The results suggest important implications for improving trauma care competencies in clinical practice. However, they should be interpreted in light of the study's limitations. First of all, the study sample was predominantly female. Although generally more women work in mental healthcare in Lithuania, more participants identifying themselves with different gender would make the results more generalisable. Furthermore, we measured work-related characteristics only at the baseline assessment. It would be important to investigate the role of the changes in measured factors between the different assessment points. Also, it would be useful to include more different work-related and other psychosocial characteristics in future studies. It is also important to note that in the current study, the participants registered for the training themselves, meaning they probably were motivated to participate. Lack of motivation and suboptimal engagement in training are seen as potential barriers to training success (Barwick et al., Citation2012). Thus, the results might be different in samples with less motivation. Finally, we only investigated participants’ confidence in their trauma care competencies in the current study. Although feeling confident in one’s abilities is an important factor leading to a sense of control in terms of the ability to change behaviour (Albright et al., Citation2016; Kasparik et al., Citation2022) and is associated with treatment outcomes (Espeleta et al., Citation2022), it would be very useful to evaluate the effectiveness of training using additional methods, such as how it transfers into actual clinical practice and treatment outcomes (Cook et al., Citation2019). The inclusion of various other less subjective study outcomes, for example, knowledge questionnaires, case formulation examples, treatment plan outlines, evaluations of clinical performance by experienced clinicians in case analysis and supervision, and the use of patient data could provide a broader picture of the outcomes of training programs. Furthermore, the study design, which includes control groups, would enable achieving more thorough results on the effectiveness of the training programs in future studies.

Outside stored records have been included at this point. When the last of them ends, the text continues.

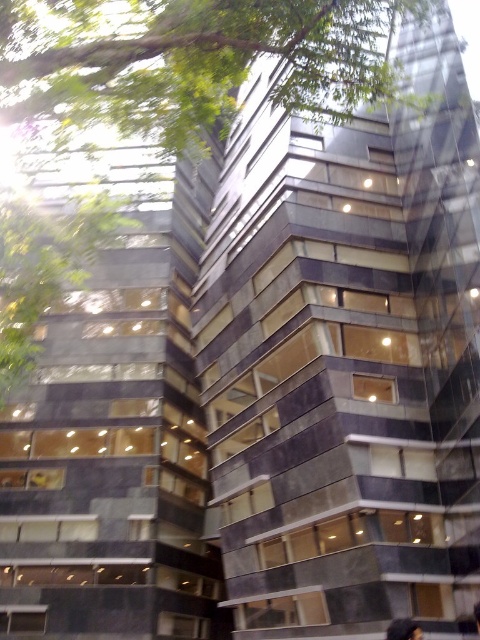 Question: Which point is farther to the camera?

Choices:
 (A) green leafy tree at upper left
 (B) dark hair at upper center

Answer: (B)

Question: Is green leafy tree at upper left wider than dark hair at upper center?

Choices:
 (A) yes
 (B) no

Answer: (A)

Question: From the image, what is the correct spatial relationship of green leafy tree at upper left in relation to dark hair at upper center?

Choices:
 (A) above
 (B) below

Answer: (A)

Question: Is green leafy tree at upper left below dark hair at upper center?

Choices:
 (A) no
 (B) yes

Answer: (A)

Question: Which point is farther to the camera?

Choices:
 (A) green leafy tree at upper left
 (B) dark hair at upper center

Answer: (B)

Question: Among these points, which one is nearest to the camera?

Choices:
 (A) (403, 618)
 (B) (28, 221)

Answer: (A) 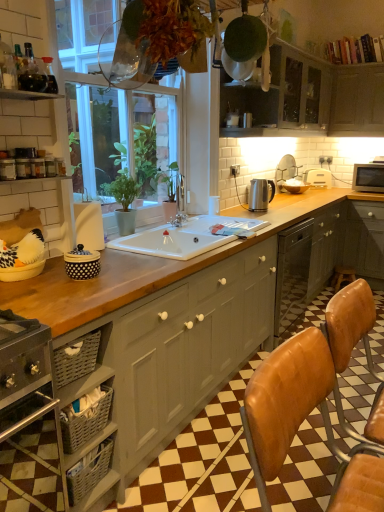 Identify the location of free spot behind polka dot ceramic jar at left, the 1th appliance viewed from the left. Image resolution: width=384 pixels, height=512 pixels. (112, 259). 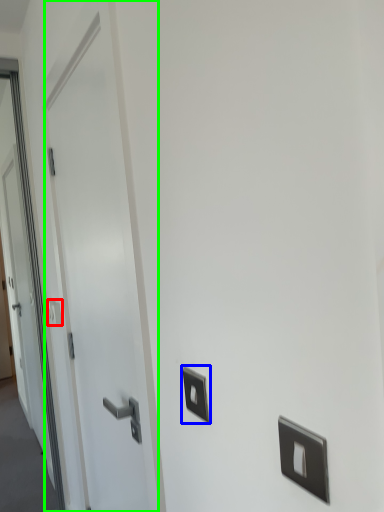 Question: Which is farther away from light switch (highlighted by a red box)? light switch (highlighted by a blue box) or door (highlighted by a green box)?

Choices:
 (A) light switch
 (B) door

Answer: (A) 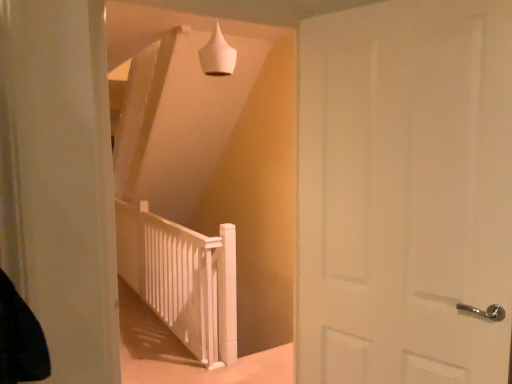 Question: Is white matte door at center in front of white matte cone at upper center?

Choices:
 (A) yes
 (B) no

Answer: (A)

Question: Does white matte door at center touch white matte cone at upper center?

Choices:
 (A) yes
 (B) no

Answer: (B)

Question: Considering the relative positions of white matte door at center and white matte cone at upper center in the image provided, is white matte door at center behind white matte cone at upper center?

Choices:
 (A) yes
 (B) no

Answer: (B)

Question: Can you confirm if white matte door at center is wider than white matte cone at upper center?

Choices:
 (A) no
 (B) yes

Answer: (A)

Question: Does white matte door at center turn towards white matte cone at upper center?

Choices:
 (A) yes
 (B) no

Answer: (B)

Question: From a real-world perspective, is white matte door at center above or below white matte cone at upper center?

Choices:
 (A) above
 (B) below

Answer: (B)

Question: Based on their sizes in the image, would you say white matte door at center is bigger or smaller than white matte cone at upper center?

Choices:
 (A) big
 (B) small

Answer: (A)

Question: Relative to white matte cone at upper center, is white matte door at center in front or behind?

Choices:
 (A) behind
 (B) front

Answer: (B)

Question: From the image's perspective, is white matte door at center located above or below white matte cone at upper center?

Choices:
 (A) below
 (B) above

Answer: (A)

Question: Would you say white matte cone at upper center is to the left or to the right of white matte door at center in the picture?

Choices:
 (A) left
 (B) right

Answer: (A)

Question: From the image's perspective, relative to white matte door at center, is white matte cone at upper center above or below?

Choices:
 (A) below
 (B) above

Answer: (B)

Question: Does point (220, 61) appear closer or farther from the camera than point (315, 221)?

Choices:
 (A) closer
 (B) farther

Answer: (B)

Question: Is white matte cone at upper center situated inside white matte door at center or outside?

Choices:
 (A) outside
 (B) inside

Answer: (A)

Question: In terms of size, does white matte door at center appear bigger or smaller than white matte rail at center?

Choices:
 (A) big
 (B) small

Answer: (B)

Question: Looking at their shapes, would you say white matte door at center is wider or thinner than white matte rail at center?

Choices:
 (A) wide
 (B) thin

Answer: (B) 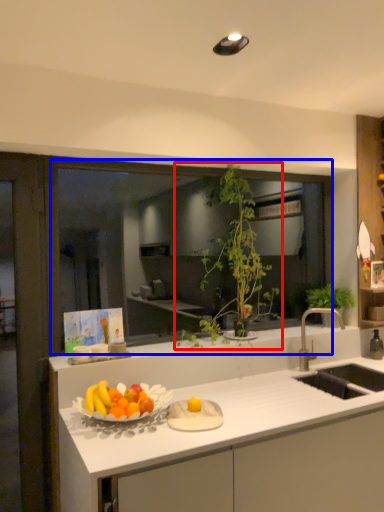 Question: Which point is further to the camera, houseplant (highlighted by a red box) or window (highlighted by a blue box)?

Choices:
 (A) houseplant
 (B) window

Answer: (B) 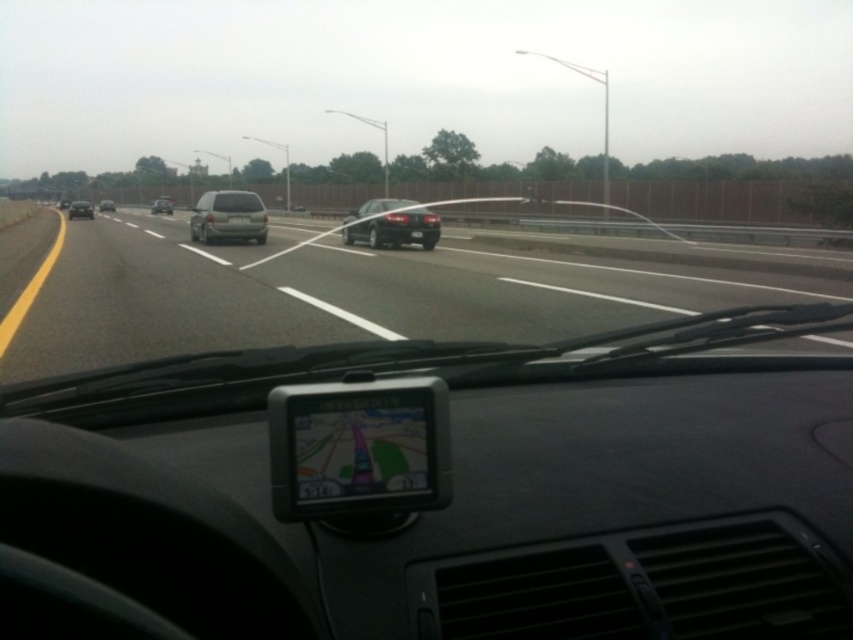 Question: Which point is closer to the camera?

Choices:
 (A) silver metallic suv at center
 (B) shiny black sedan at center
 (C) satin silver suv at center
 (D) matte gray car at center

Answer: (B)

Question: Which point appears farthest from the camera in this image?

Choices:
 (A) (73, 250)
 (B) (241, 189)

Answer: (B)

Question: Among these objects, which one is nearest to the camera?

Choices:
 (A) silver metallic sedan at center
 (B) matte gray car at center
 (C) satin silver minivan at center

Answer: (B)

Question: Is shiny black sedan at center thinner than silver metallic sedan at center?

Choices:
 (A) no
 (B) yes

Answer: (B)

Question: Is matte gray car at center thinner than silver metallic sedan at center?

Choices:
 (A) yes
 (B) no

Answer: (A)

Question: Does asphalt road at center have a smaller size compared to silver metallic suv at center?

Choices:
 (A) yes
 (B) no

Answer: (A) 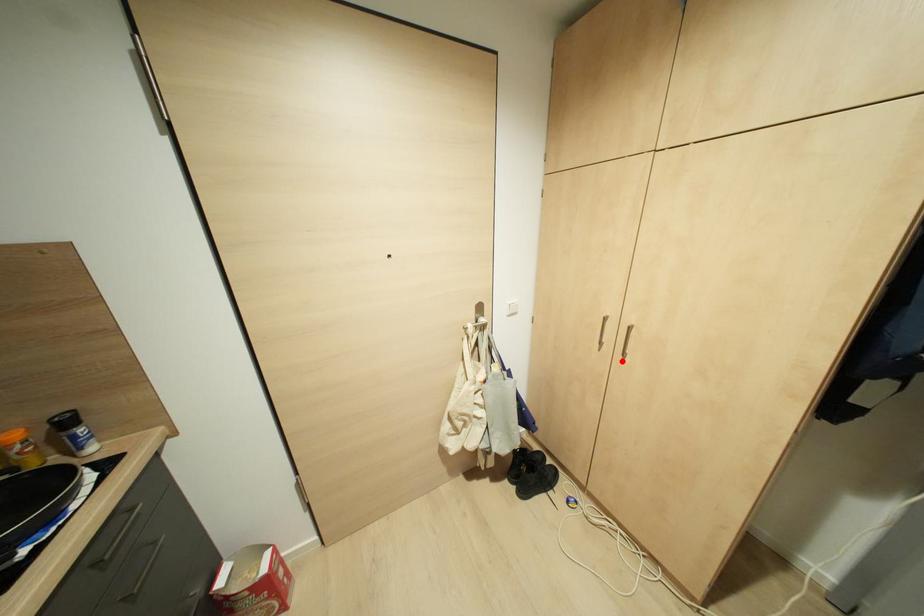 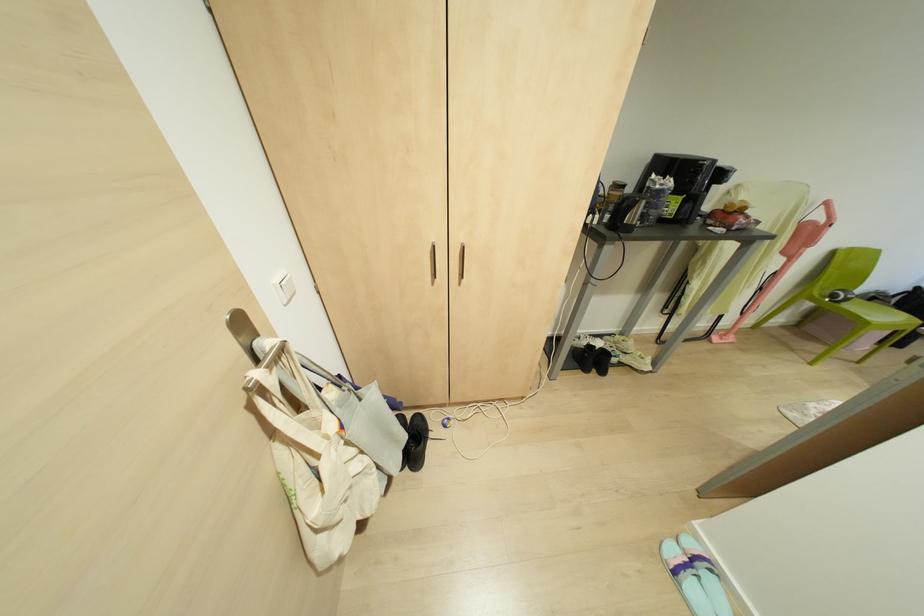 Locate, in the second image, the point that corresponds to the highlighted location in the first image.

(458, 284) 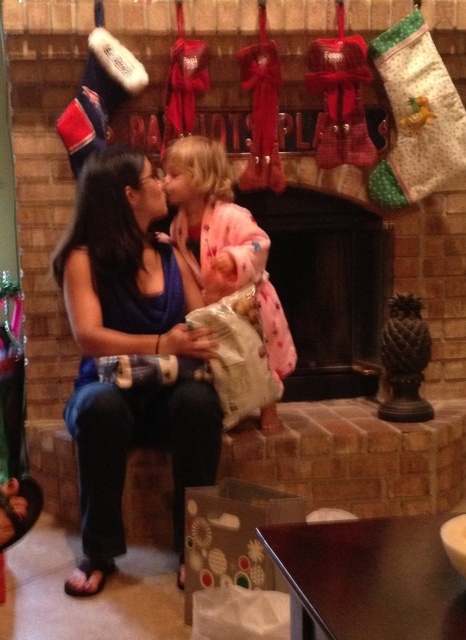 What is located at the coordinate point (129,353) in the image?

The blue fabric shirt at center is located at the coordinate point (129,353).

You are an interior designer planning to place a new painting above the black matte fireplace at center. The painting has dimensions of 1.2 meters in width and 0.8 meters in height. Given the fireplace is at coordinates 0.448, 0.702 in the room, can you determine if the painting will fit above it?

The black matte fireplace at center is located at coordinates (327, 285). To determine if the painting will fit, we need to know the available space above the fireplace. However, the provided information does not include details about the dimensions or clearance above the fireplace. Without this data, it is impossible to confirm if the painting will fit. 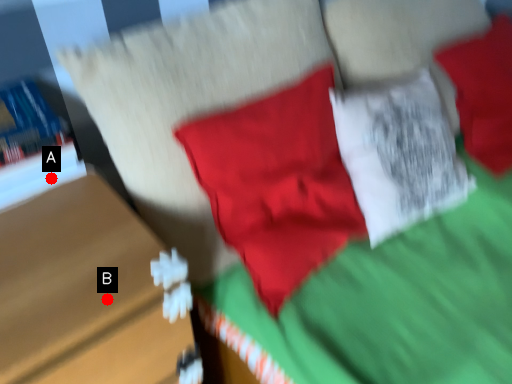 Question: Two points are circled on the image, labeled by A and B beside each circle. Which point is closer to the camera?

Choices:
 (A) A is closer
 (B) B is closer

Answer: (B) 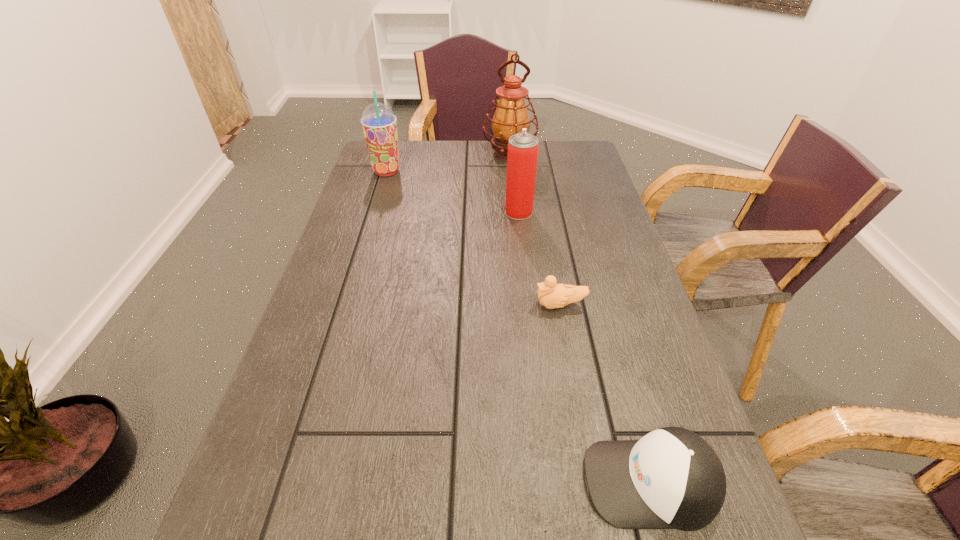 Image resolution: width=960 pixels, height=540 pixels. Find the location of `duckling that is at the right edge`. duckling that is at the right edge is located at coordinates (551, 295).

The width and height of the screenshot is (960, 540). I want to click on object that is at the far left corner, so click(379, 123).

Find the location of `vacant point at the far edge`. vacant point at the far edge is located at coordinates (444, 173).

You are a GUI agent. You are given a task and a screenshot of the screen. Output one action in this format:
    pyautogui.click(x=<x>, y=<y>)
    Task: Click on the free space at the left edge
    The width and height of the screenshot is (960, 540).
    Given the screenshot: What is the action you would take?
    pyautogui.click(x=333, y=303)

I want to click on vacant space at the right edge of the desktop, so click(x=602, y=202).

Locate an element on the screen. The width and height of the screenshot is (960, 540). free space at the far right corner is located at coordinates (580, 148).

This screenshot has height=540, width=960. Find the location of `free spot between the third farthest object and the smoothie`. free spot between the third farthest object and the smoothie is located at coordinates (453, 192).

Locate an element on the screen. unoccupied area between the leftmost object and the third nearest object is located at coordinates (453, 192).

Find the location of `vacant region between the cap and the duckling`. vacant region between the cap and the duckling is located at coordinates (606, 394).

Identify the location of vacant space that's between the second nearest object and the tallest object. (535, 230).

Despite the limitations mentioned above, the results of our study show that brief online-delivered professional training in trauma care has long-term effects on increasing clinicians’ confidence. Further research of factors associated with the effects of training for different professional groups in various cultural contexts might help to increase the effectiveness of the training programs.

Disclosure statement

No potential conflict of interest was reported by the author(s).

Data availability statement

The detailed sociodemographic information of the dataset does not fully protect the anonymity of the respondents. For this reason, the entire dataset cannot be made publicly available. However, excerpts of the data on a higher aggregation level can be provided upon justified request by the first author, OG.